* RECORDED DATA:
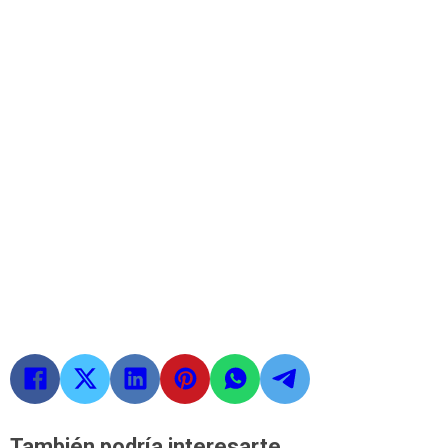
También podría interesarte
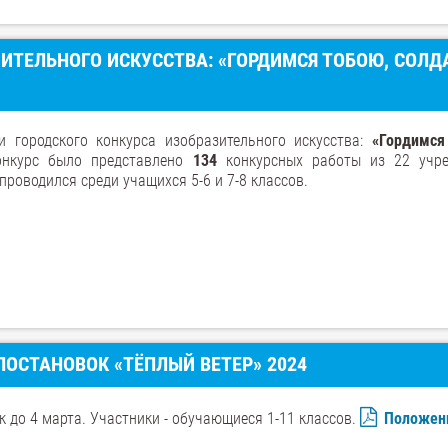
ИТЕЛЬНОГО ИСКУССТВА: «ГОРДИМСЯ ТОБОЮ, СОЛДА
и городского конкурса изобразительного искусства:
«Гордимся
нкурс было представлено
134
конкурсных работы из 22 учр
проводился среди учащихся 5-6 и 7-8 классов.
ОСТАНОВОК «ТЁПЛЫЙ ВЕТЕР» 2024
 до 4 марта. Участники - обучающиеся 1-11 классов.
Положен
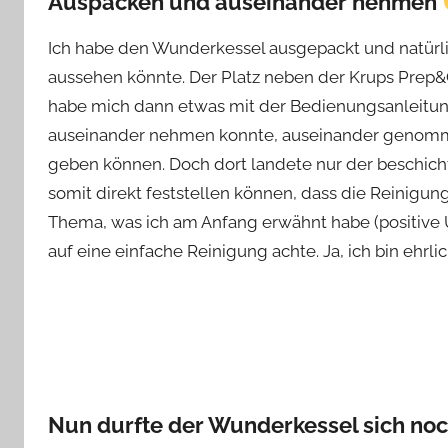
Auspacken und auseinander nehmen
Ich habe den Wunderkessel ausgepackt und natürli
aussehen könnte. Der Platz neben der Krups Prep&C
habe mich dann etwas mit der Bedienungsanleitung
auseinander nehmen konnte, auseinander geno
geben können. Doch dort landete nur der beschichte
somit direkt feststellen können, dass die Reinigung
Thema, was ich am Anfang erwähnt habe (positive Ü
auf eine einfache Reinigung achte. Ja, ich bin ehrl
Nun durfte der Wunderkessel sich no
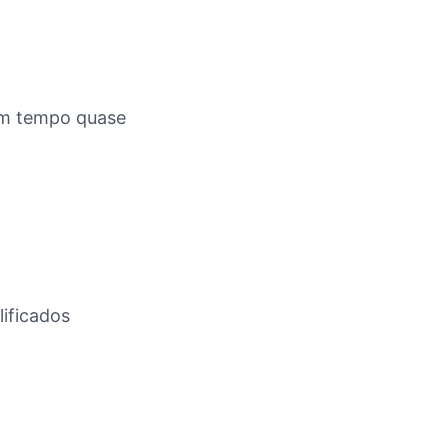
 em tempo quase
lificados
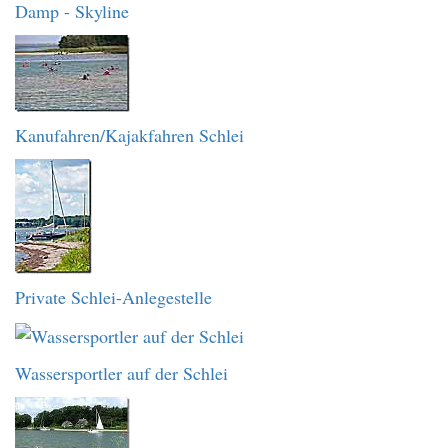
Damp - Skyline
Kanufahren/Kajakfahren Schlei
Private Schlei-Anlegestelle
Wassersportler auf der Schlei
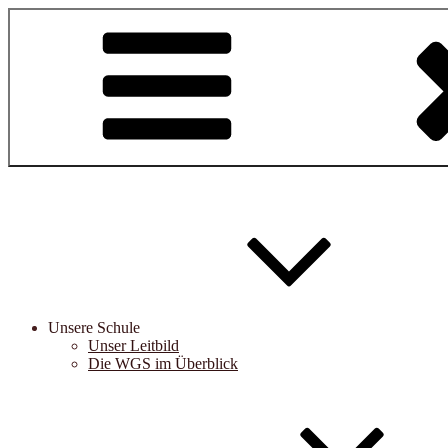
Zum
Inhalt
springen
Unsere Schule
Unser Leitbild
Die WGS im Überblick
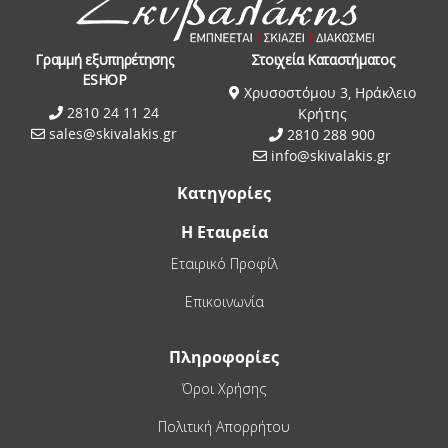
Γραμμή εξυπηρέτησης
Στοιχεία Καταστήματος
ESHOP
Χρυσοστόμου 3, Ηράκλειο
2810 24 11 24
Κρήτης
sales@skivalakis.gr
2810 288 900
info@skivalakis.gr
Κατηγορίες
Η Εταιρεία
Εταιρικό Προφίλ
Επικοινωνία
Πληροφορίες
Όροι Χρήσης
Πολιτική Απορρήτου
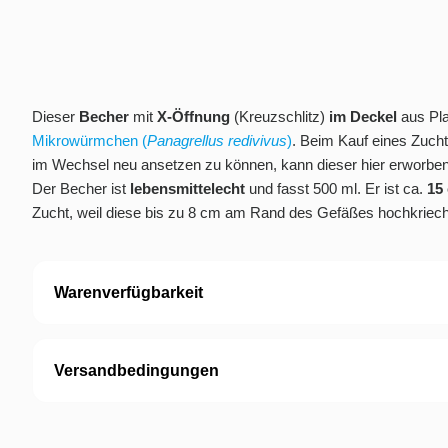
Dieser
Becher
mit
X-Öffnung
(Kreuzschlitz)
im Deckel
aus Pla
Mikrowürmchen (
Panagrellus redivivus
)
. Beim Kauf eines Zucht
im Wechsel neu ansetzen zu können, kann dieser hier erworbe
Der Becher ist
lebensmittelecht
und fasst 500 ml. Er ist ca.
15
Zucht, weil diese bis zu 8 cm am Rand des Gefäßes hochkrieche
Warenverfügbarkeit
Versandbedingungen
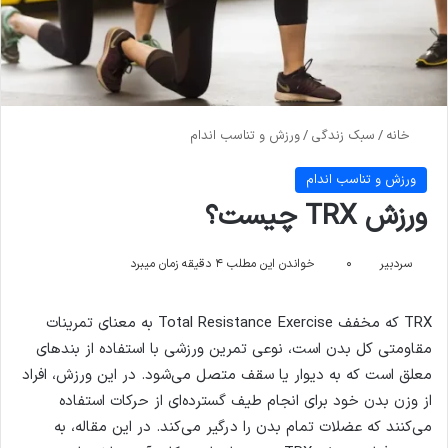
خانه
/
سبک زندگی
/
ورزش و تناسب اندام
ورزش و تناسب اندام
ورزش TRX چیست؟
سردبیر
۰
خواندن این مطلب ۴ دقیقه زمان میبرد
TRX که مخفف Total Resistance Exercise به معنای تمرینات
مقاومتی کل بدن است، نوعی تمرین ورزشی با استفاده از بندهای
معلق است که به دیوار یا سقف متصل می‌شود. در این ورزش، افراد
از وزن بدن خود برای انجام طیف گسترده‌ای از حرکات استفاده
می‌کنند که عضلات تمام بدن را درگیر می‌کند. در این مقاله، به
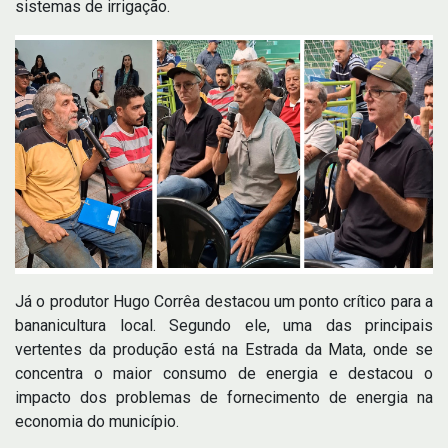
sistemas de irrigação.
Já o produtor Hugo Corrêa destacou um ponto crítico para a
bananicultura local. Segundo ele, uma das principais
vertentes da produção está na Estrada da Mata, onde se
concentra o maior consumo de energia e destacou o
impacto dos problemas de fornecimento de energia na
economia do município.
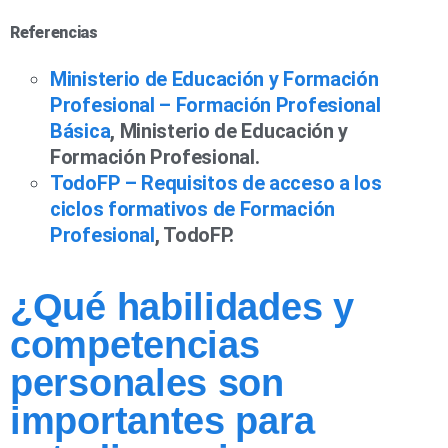
Referencias
Ministerio de Educación y Formación
Profesional – Formación Profesional
Básica
, Ministerio de Educación y
Formación Profesional.
TodoFP – Requisitos de acceso a los
ciclos formativos de Formación
Profesional
, TodoFP.
¿Qué habilidades y
competencias
personales son
importantes para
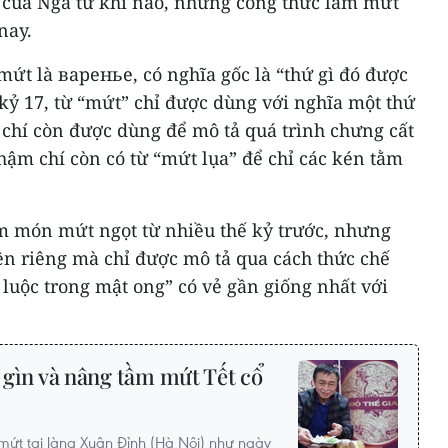
p của Nga từ khi nào, nhưng công thức làm mứt
nay.
mứt là варенье, có nghĩa gốc là “thứ gì đó được
 kỷ 17, từ “mứt” chỉ được dùng với nghĩa một thứ
 chí còn được dùng để mô tả quá trình chưng cất
hậm chí còn có từ “mứt lụa” để chỉ các kén tằm
m món mứt ngọt từ nhiều thế kỷ trước, nhưng
n riêng mà chỉ được mô tả qua cách thức chế
 luộc trong mật ong” có vẻ gần giống nhất với
ữ gìn và nâng tầm mứt Tết cổ
ề mứt tại làng Xuân Đỉnh (Hà Nội) như ngày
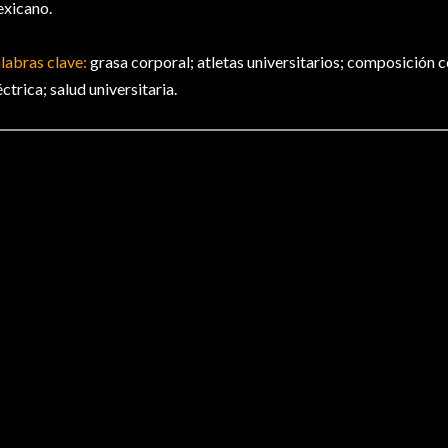
xicano.
labras clave:
grasa corporal; atletas universitarios; composición 
éctrica; salud universitaria.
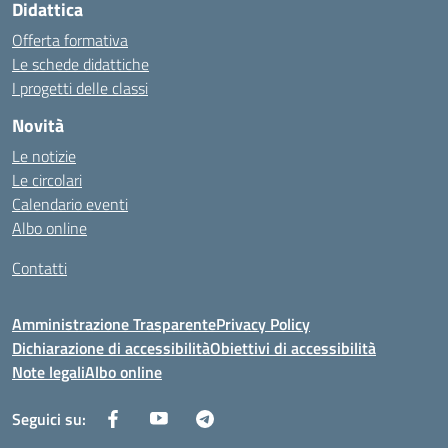
Didattica
Offerta formativa
Le schede didattiche
I progetti delle classi
Novità
Le notizie
Le circolari
Calendario eventi
Albo online
Contatti
Amministrazione Trasparente
Privacy Policy
Dichiarazione di accessibilità
Obiettivi di accessibilità
Note legali
Albo online
Seguici su:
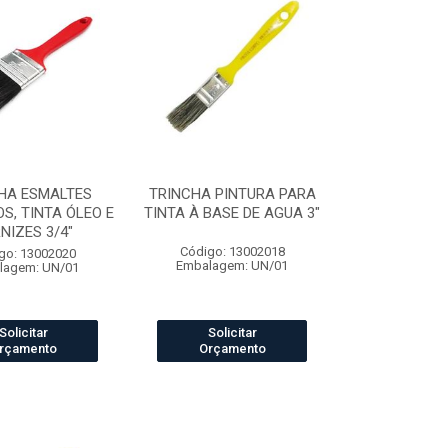
HA ESMALTES
TRINCHA PINTURA PARA
OS, TINTA ÓLEO E
TINTA À BASE DE AGUA 3"
NIZES 3/4"
Código: 13002018
go: 13002020
Embalagem: UN/01
lagem: UN/01
Solicitar
Solicitar
rçamento
Orçamento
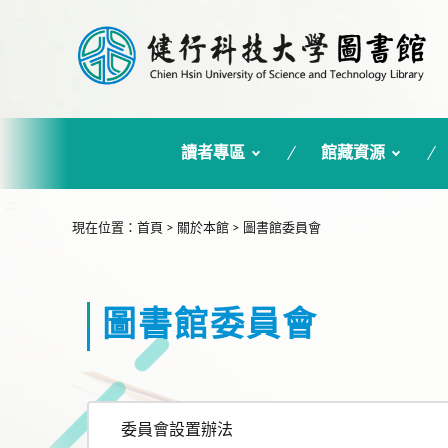
讀者專區
館藏資源
:::
現在位置
：
首頁
>
關於本館
>
圖書館委員會
圖書館委員會
委員會設置辦法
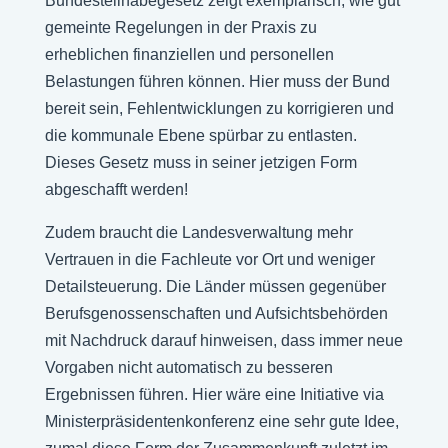
Bundesteilhabegesetz zeigt exemplarisch, wie gut
gemeinte Regelungen in der Praxis zu
erheblichen finanziellen und personellen
Belastungen führen können. Hier muss der Bund
bereit sein, Fehlentwicklungen zu korrigieren und
die kommunale Ebene spürbar zu entlasten.
Dieses Gesetz muss in seiner jetzigen Form
abgeschafft werden!
Zudem braucht die Landesverwaltung mehr
Vertrauen in die Fachleute vor Ort und weniger
Detailsteuerung. Die Länder müssen gegenüber
Berufsgenossenschaften und Aufsichtsbehörden
mit Nachdruck darauf hinweisen, dass immer neue
Vorgaben nicht automatisch zu besseren
Ergebnissen führen. Hier wäre eine Initiative via
Ministerpräsidentenkonferenz eine sehr gute Idee,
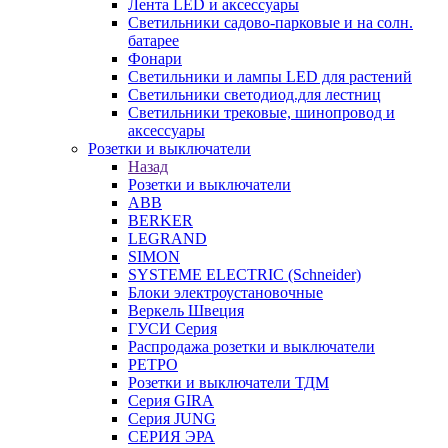
Лента LED и аксессуары
Светильники садово-парковые и на солн.
батарее
Фонари
Светильники и лампы LED для растений
Светильники светодиод.для лестниц
Светильники трековые, шинопровод и
аксессуары
Розетки и выключатели
Назад
Розетки и выключатели
ABB
BERKER
LEGRAND
SIMON
SYSTEME ELECTRIC (Schneider)
Блоки электроустановочные
Веркель Швеция
ГУСИ Серия
Распродажа розетки и выключатели
РЕТРО
Розетки и выключатели ТДМ
Серия GIRA
Серия JUNG
СЕРИЯ ЭРА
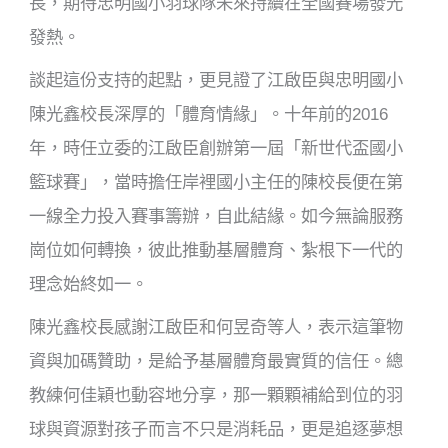
長，期待忠明國小羽球隊未來持續在全國賽場發光
發熱。
談起這份支持的起點，更見證了江啟臣與忠明國小
陳光鑫校長深厚的「體育情緣」。十年前的2016
年，時任立委的江啟臣創辦第一屆「新世代盃國小
籃球賽」，當時擔任岸裡國小主任的陳校長便在第
一線全力投入賽事籌辦，自此結緣。如今無論服務
崗位如何轉換，彼此推動基層體育、紮根下一代的
理念始終如一。
陳光鑫校長感謝江啟臣和何昱奇等人，表示這筆物
資與加碼贊助，是給予基層體育最實質的信任。總
教練何佳穎也動容地分享，那一顆顆補給到位的羽
球與資源對孩子而言不只是消耗品，更是追逐夢想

* TASK INSTRUCTIONS: For each entry, copy the text exactly and leave out any image it carries.

* ANSWER TO THIS TASK:
También podría interesarte
ИТЕЛЬНОГО ИСКУССТВА: «ГОРДИМСЯ ТОБОЮ, СОЛДА
и городского конкурса изобразительного искусства:
«Гордимся
нкурс было представлено
134
конкурсных работы из 22 учр
проводился среди учащихся 5-6 и 7-8 классов.
ОСТАНОВОК «ТЁПЛЫЙ ВЕТЕР» 2024
 до 4 марта. Участники - обучающиеся 1-11 классов.
Положен
Auspacken und auseinander nehmen
Ich habe den Wunderkessel ausgepackt und natürli
aussehen könnte. Der Platz neben der Krups Prep&C
habe mich dann etwas mit der Bedienungsanleitung
auseinander nehmen konnte, auseinander geno
geben können. Doch dort landete nur der beschichte
somit direkt feststellen können, dass die Reinigung
Thema, was ich am Anfang erwähnt habe (positive Ü
auf eine einfache Reinigung achte. Ja, ich bin ehrl
Nun durfte der Wunderkessel sich no
 em tempo quase
lificados
Damp - Skyline
Kanufahren/Kajakfahren Schlei
Private Schlei-Anlegestelle
Wassersportler auf der Schlei
Zum
Inhalt
springen
Unsere Schule
Unser Leitbild
Die WGS im Überblick
Γραμμή εξυπηρέτησης
Στοιχεία Καταστήματος
ESHOP
Χρυσοστόμου 3, Ηράκλειο
2810 24 11 24
Κρήτης
sales@skivalakis.gr
2810 288 900
info@skivalakis.gr
Κατηγορίες
Η Εταιρεία
Εταιρικό Προφίλ
Επικοινωνία
Πληροφορίες
Όροι Χρήσης
Πολιτική Απορρήτου
Dieser
Becher
mit
X-Öffnung
(Kreuzschlitz)
im Deckel
aus Pla
Mikrowürmchen (
Panagrellus redivivus
)
. Beim Kauf eines Zucht
im Wechsel neu ansetzen zu können, kann dieser hier erworbe
Der Becher ist
lebensmittelecht
und fasst 500 ml. Er ist ca.
15
Zucht, weil diese bis zu 8 cm am Rand des Gefäßes hochkrieche
Warenverfügbarkeit
Versandbedingungen
خانه
/
سبک زندگی
/
ورزش و تناسب اندام
ورزش و تناسب اندام
ورزش TRX چیست؟
سردبیر
۰
خواندن این مطلب ۴ دقیقه زمان میبرد
TRX که مخفف Total Resistance Exercise به معنای تمرینات
مقاومتی کل بدن است، نوعی تمرین ورزشی با استفاده از بندهای
معلق است که به دیوار یا سقف متصل می‌شود. در این ورزش، افراد
از وزن بدن خود برای انجام طیف گسترده‌ای از حرکات استفاده
می‌کنند که عضلات تمام بدن را درگیر می‌کند. در این مقاله، به
sistemas de irrigação.
Já o produtor Hugo Corrêa destacou um ponto crítico para a
bananicultura local. Segundo ele, uma das principais
vertentes da produção está na Estrada da Mata, onde se
concentra o maior consumo de energia e destacou o
impacto dos problemas de fornecimento de energia na
economia do município.
Referencias
Ministerio de Educación y Formación
Profesional – Formación Profesional
Básica
, Ministerio de Educación y
Formación Profesional.
TodoFP – Requisitos de acceso a los
ciclos formativos de Formación
Profesional
, TodoFP.
¿Qué habilidades y
competencias
personales son
importantes para
p của Nga từ khi nào, nhưng công thức làm mứt
nay.
mứt là варенье, có nghĩa gốc là “thứ gì đó được
 kỷ 17, từ “mứt” chỉ được dùng với nghĩa một thứ
 chí còn được dùng để mô tả quá trình chưng cất
hậm chí còn có từ “mứt lụa” để chỉ các kén tằm
m món mứt ngọt từ nhiều thế kỷ trước, nhưng
n riêng mà chỉ được mô tả qua cách thức chế
 luộc trong mật ong” có vẻ gần giống nhất với
ữ gìn và nâng tầm mứt Tết cổ
ề mứt tại làng Xuân Đỉnh (Hà Nội) như ngày
xicano.
labras clave:
grasa corporal; atletas universitarios; composición 
éctrica; salud universitaria.
Didattica
Offerta formativa
Le schede didattiche
I progetti delle classi
Novità
Le notizie
Le circolari
Calendario eventi
Albo online
Contatti
Amministrazione Trasparente
Privacy Policy
Dichiarazione di accessibilità
Obiettivi di accessibilità
Note legali
Albo online
Seguici su:
HA ESMALTES
TRINCHA PINTURA PARA
OS, TINTA ÓLEO E
TINTA À BASE DE AGUA 3"
NIZES 3/4"
Código: 13002018
go: 13002020
Embalagem: UN/01
lagem: UN/01
Solicitar
Solicitar
rçamento
Orçamento
讀者專區
館藏資源
:::
現在位置
：
首頁
>
關於本館
>
圖書館委員會
圖書館委員會
委員會設置辦法
Bundesteilhabegesetz zeigt exemplarisch, wie gut
gemeinte Regelungen in der Praxis zu
erheblichen finanziellen und personellen
Belastungen führen können. Hier muss der Bund
bereit sein, Fehlentwicklungen zu korrigieren und
die kommunale Ebene spürbar zu entlasten.
Dieses Gesetz muss in seiner jetzigen Form
abgeschafft werden!
Zudem braucht die Landesverwaltung mehr
Vertrauen in die Fachleute vor Ort und weniger
Detailsteuerung. Die Länder müssen gegenüber
Berufsgenossenschaften und Aufsichtsbehörden
mit Nachdruck darauf hinweisen, dass immer neue
Vorgaben nicht automatisch zu besseren
Ergebnissen führen. Hier wäre eine Initiative via
Ministerpräsidentenkonferenz eine sehr gute Idee,
Лента LED и аксессуары
Светильники садово-парковые и на солн.
батарее
Фонари
Светильники и лампы LED для растений
Светильники светодиод.для лестниц
Светильники трековые, шинопровод и
аксессуары
Розетки и выключатели
Назад
Розетки и выключатели
ABB
BERKER
LEGRAND
SIMON
SYSTEME ELECTRIC (Schneider)
Блоки электроустановочные
Веркель Швеция
ГУСИ Серия
Распродажа розетки и выключатели
РЕТРО
Розетки и выключатели ТДМ
Серия GIRA
Серия JUNG
СЕРИЯ ЭРА
長，期待忠明國小羽球隊未來持續在全國賽場發光
發熱。
談起這份支持的起點，更見證了江啟臣與忠明國小
陳光鑫校長深厚的「體育情緣」。十年前的2016
年，時任立委的江啟臣創辦第一屆「新世代盃國小
籃球賽」，當時擔任岸裡國小主任的陳校長便在第
一線全力投入賽事籌辦，自此結緣。如今無論服務
崗位如何轉換，彼此推動基層體育、紮根下一代的
理念始終如一。
陳光鑫校長感謝江啟臣和何昱奇等人，表示這筆物
資與加碼贊助，是給予基層體育最實質的信任。總
教練何佳穎也動容地分享，那一顆顆補給到位的羽
球與資源對孩子而言不只是消耗品，更是追逐夢想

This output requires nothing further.